Wildlife capture operation planned in San Luis Valley
Some of the operation could occur in the South San Juan Wilderness and the Rio Grande National Forest has given the agency permission to fly a helicopter into the area.
Radio collars will be put on six sheep in the ongoing effort to learn about their movement patterns in the area. Wildlife managers will be able to collect information from the collars for three years or more, depending on how long the batteries last.
Bighorns and domestic sheep are susceptible to the same diseases.
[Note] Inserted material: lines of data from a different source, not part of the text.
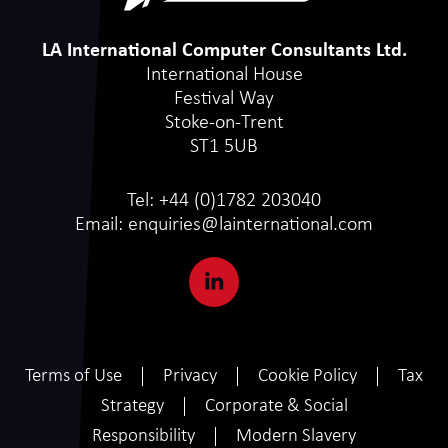
LA International Computer Consultants Ltd.
International House
Festival Way
Stoke-on-Trent
ST1 5UB
Tel:
+44 (0)1782 203040
Email:
enquiries@lainternational.com
Terms of Use
Privacy
Cookie Policy
Tax
Strategy
Corporate & Social
Responsibility
Modern Slavery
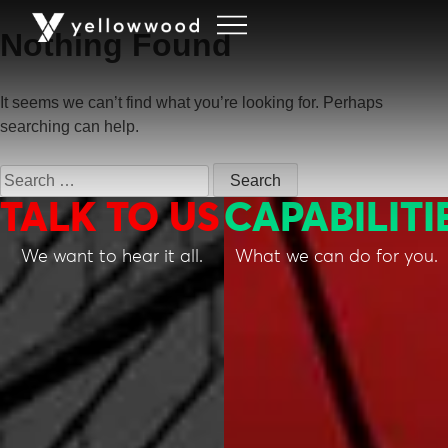
Nothing Found
It seems we can’t find what you’re looking for. Perhaps
searching can help.
TALK TO US
CAPABILITI
We want to hear it all.
What we can do for you.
By learning about bighorn movements Colorado Parks and Wildlife can work to keep distance between wild bighorns and domestic sheep.
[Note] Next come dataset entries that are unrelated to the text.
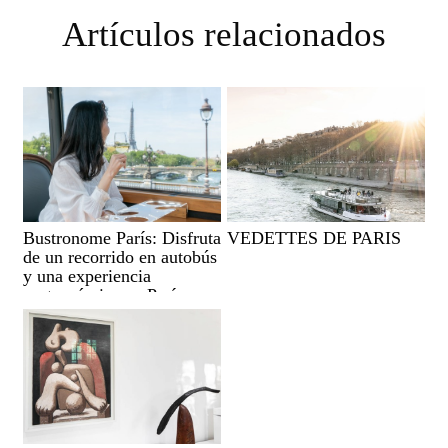
Artículos relacionados
Bustronome París: Disfruta
VEDETTES DE PARIS
de un recorrido en autobús
y una experiencia
gastronómica en París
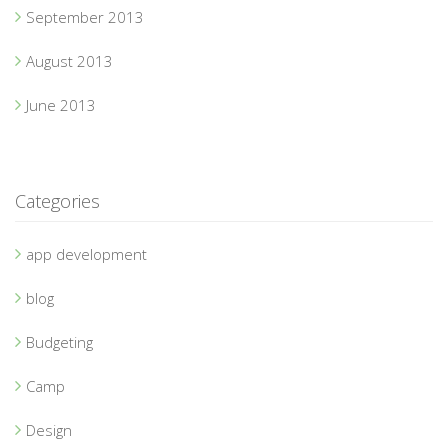
September 2013
August 2013
June 2013
Categories
app development
blog
Budgeting
Camp
Design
"Our goal is to understand how to best manage our bighorn populations," said Stephanie Ferrero, terrestrial biologist in the San Luis Valley.
There are three distinct bighorn populations in the South San Juan Mountains. Colorado Parks and Wildlife started to study the bighorns in 2012 to determine why the population of one of the herds is in decline.
Users of the national forest might notice a low-flying helicopter in the area during the first two weeks of January. The flights, however, will take place in remote areas and disturbance to recreational users will be minimal. No flights are planned on holidays and weekends.
Partners with CPW on the project include the U.S. Forest Service and the Rocky Mountain Bighorn Sheep Society.